Recently, in mid-February, I returned to another one of my old haunts--the San Pedro section of Los Angeles. San Pedro is part of the world's fifth largest harbor (Los Angeles-Long Beach, the largest in North America). I lived there at age 19 for two months in the old section of the Rancho San Pedro Housing Projects. I had just left the gang life a year before and had barely let go hard drugs, including heroin (which I gave up "cold turkey" with help from friends).

I was in San Pedro gathering myself in revolution: studying Marxist theory and taking part in collective study about society, the world, the present, and the future. I jogged every morning, part of my personal recovery routine, and visited the local San Pedro Library to read books and do research. It was an intense period, with intense study and equally intense activity (running off leaflets all night long for morning factory distributions, speaking at community meetings, bringing new people to study circles).

It was the only way to counteract an intense street/gang life.

I remember walking around those old harbor streets, with the bars, the fish stores, the modest homes, and markets. There was the old Warner Grand Theater, holding around 1,900 seats, built in the amazing Deco style of the 1920s.
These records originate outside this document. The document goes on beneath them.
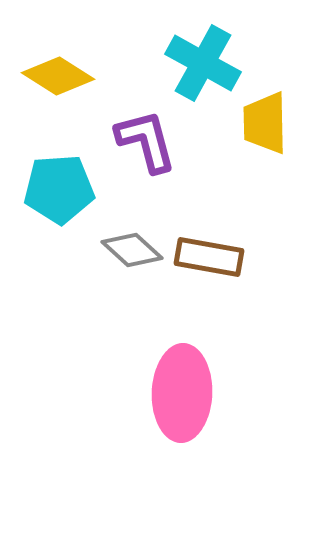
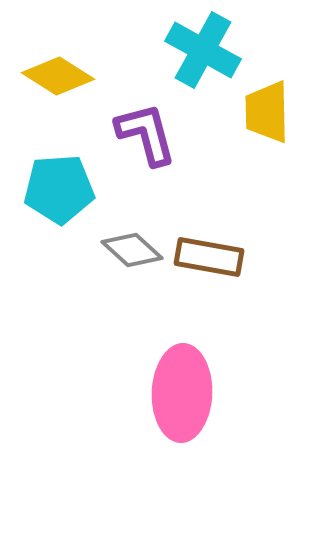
cyan cross: moved 13 px up
yellow trapezoid: moved 2 px right, 11 px up
purple L-shape: moved 7 px up
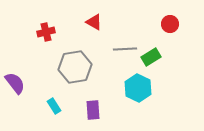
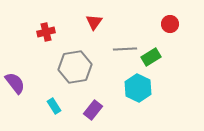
red triangle: rotated 36 degrees clockwise
purple rectangle: rotated 42 degrees clockwise
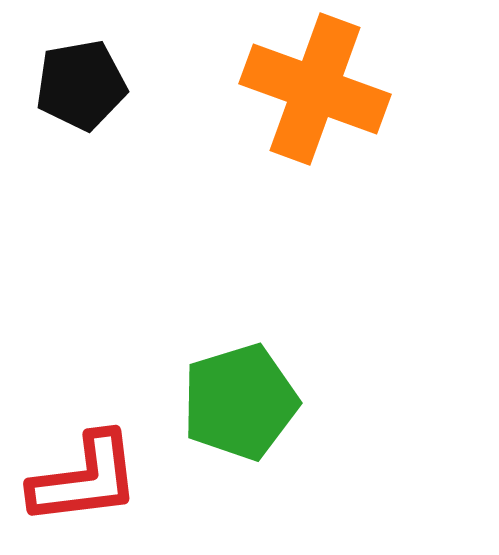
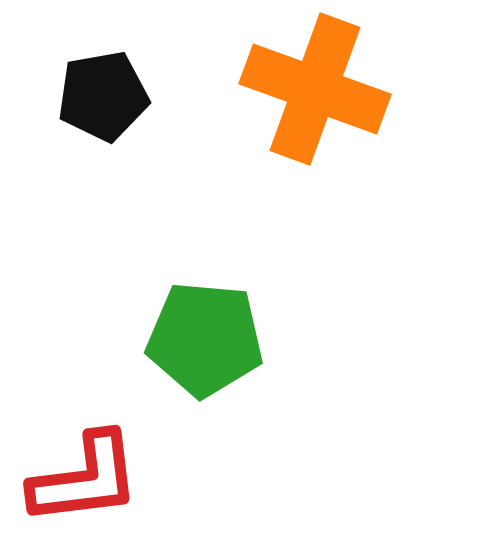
black pentagon: moved 22 px right, 11 px down
green pentagon: moved 35 px left, 63 px up; rotated 22 degrees clockwise
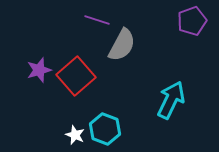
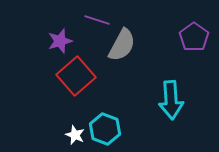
purple pentagon: moved 2 px right, 16 px down; rotated 16 degrees counterclockwise
purple star: moved 21 px right, 29 px up
cyan arrow: rotated 150 degrees clockwise
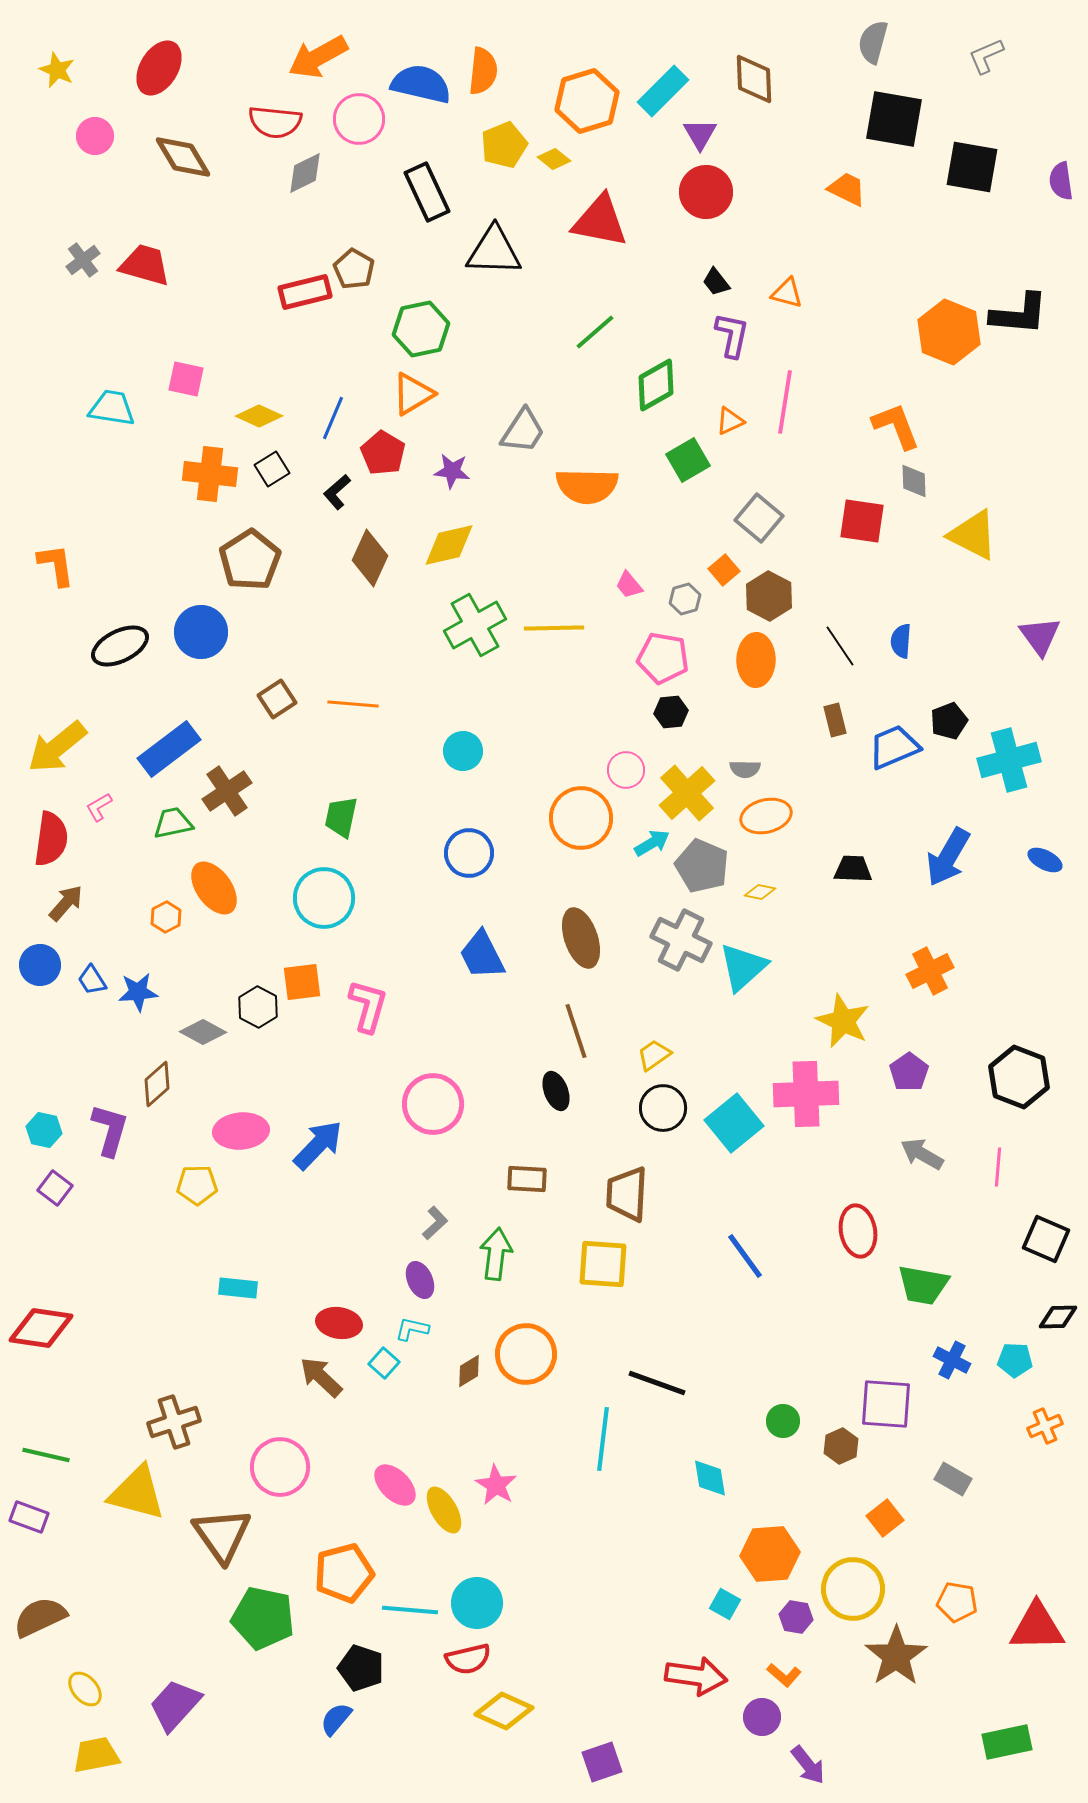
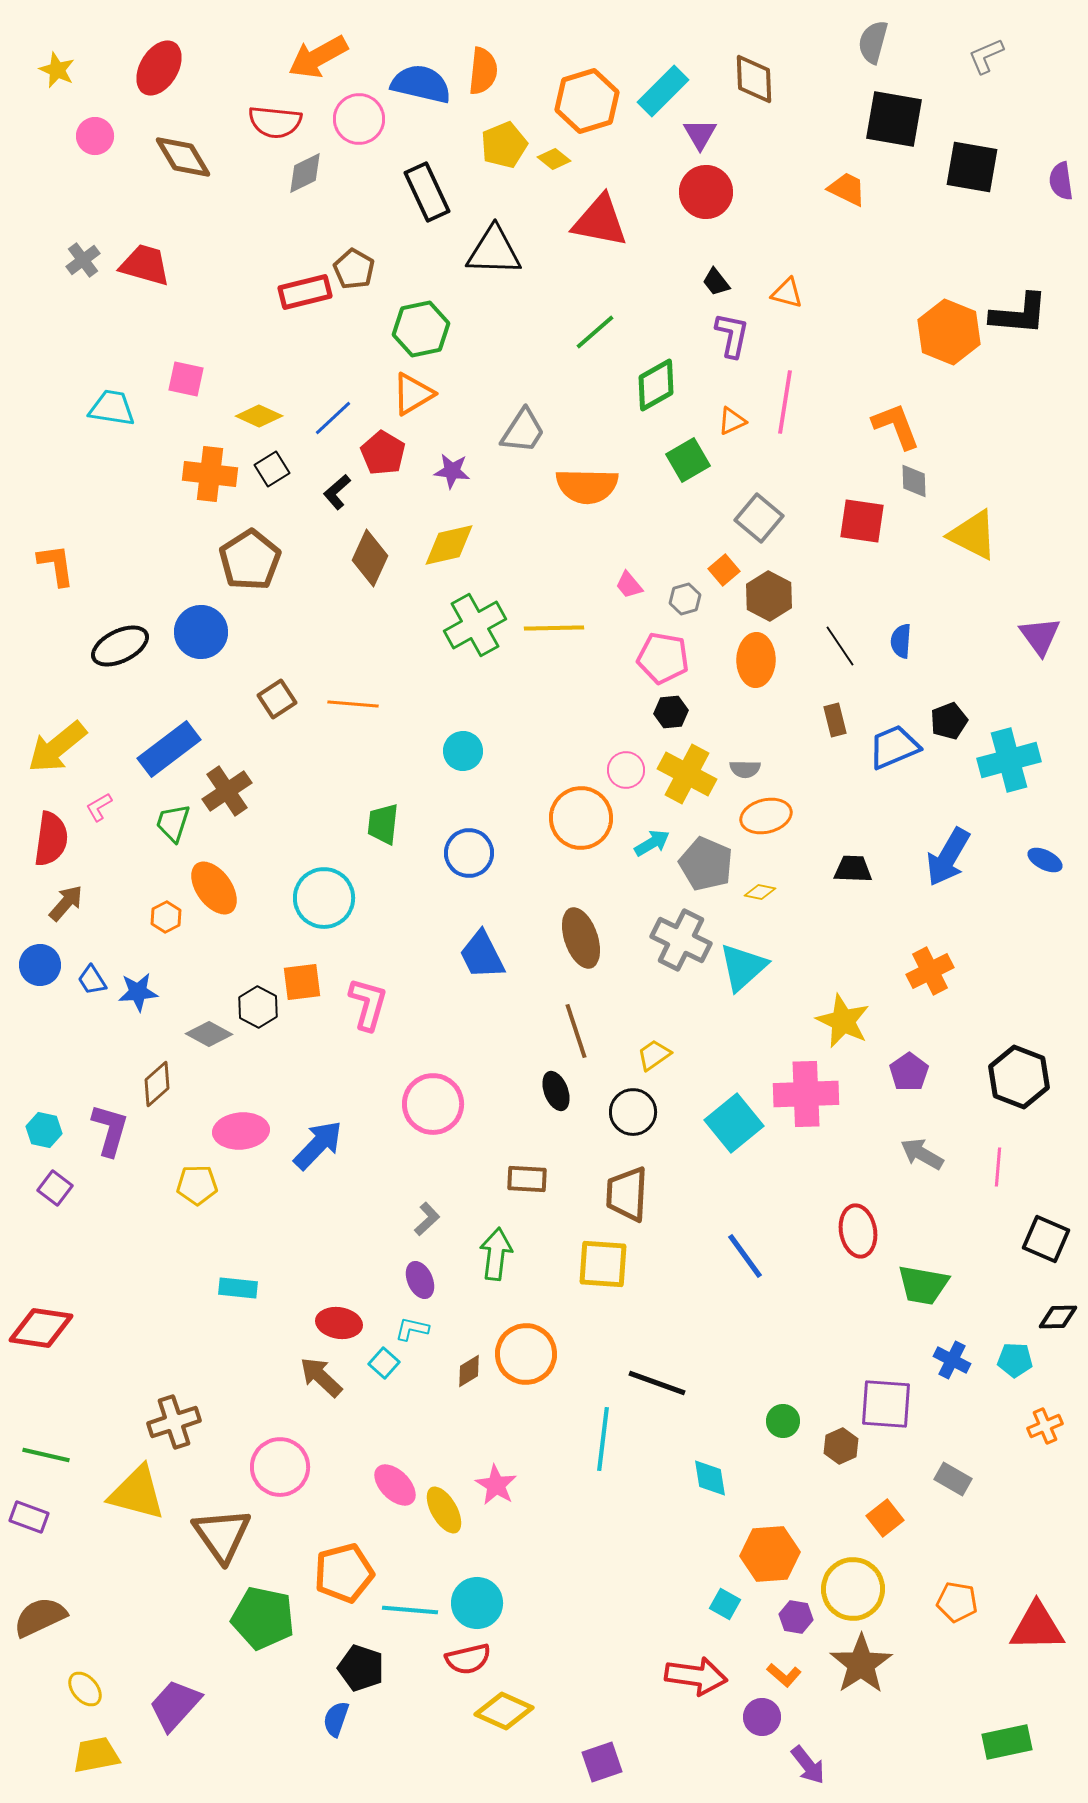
blue line at (333, 418): rotated 24 degrees clockwise
orange triangle at (730, 421): moved 2 px right
yellow cross at (687, 793): moved 19 px up; rotated 20 degrees counterclockwise
green trapezoid at (341, 817): moved 42 px right, 7 px down; rotated 6 degrees counterclockwise
green trapezoid at (173, 823): rotated 60 degrees counterclockwise
gray pentagon at (702, 866): moved 4 px right, 2 px up
pink L-shape at (368, 1006): moved 2 px up
gray diamond at (203, 1032): moved 6 px right, 2 px down
black circle at (663, 1108): moved 30 px left, 4 px down
gray L-shape at (435, 1223): moved 8 px left, 4 px up
brown star at (896, 1656): moved 35 px left, 8 px down
blue semicircle at (336, 1719): rotated 21 degrees counterclockwise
There was Pacific Boulevard and Gaffey Street. I recall the old canneries (and Joe Biff's bar, where many cannery workers hung out), the shipyards, including Todd's and Bethlehem, and the many warehouses, small bucket shops, and brightly-lit refineries.

The LA Harbor was very industrialized; still is, but not like in the mid-1970s.

On February 15 of this year, I spent a whole day back in San Pedro. I spoke to two large school assemblies at San Pedro High School, whose students were enraptured with my words, many of whom asked thoughtful questions. I met with leaders in the community, including those working in gang prevention (the Harbor has many old gang structures, mostly in the Chicano/Mexicano communities). I ended up on a cable TV show where a density of issues came to the fore. I hung out with old friends Dave Arian (director of the Harry Bridges Institute) and Diane Middleton (who runs the Middleton Foundation, funding important community organizations throughout the city, including film workshops at Tia Chucha's Centro Cultural).

And that evening, with my name in the marquee lights, I spoke to about 350 people at the old Warner Grand Theater--talk about completing circles. It was a great response, full of enthusiastic dialogue, and people lined up around one side of the theater for me to sign books.

It felt good to come back here and have such a tremendous response (of course, I was a working class youth, working in industry, the first time I was in San Pedro -- now I'm a well-known author with ten books to my name and a wonderful bookstore/cultural center in the San Fernando Valley).

Like Odysseus, I came home. I've done this many times. And each time, I've come with gifts, experiences, knowledges, and a spirit that can help enhance the places I once left behind.

Perhaps now, I won't take so long in returning to the Harbor. I have many friends and supporters there. It was another important example of returning to some of my roots.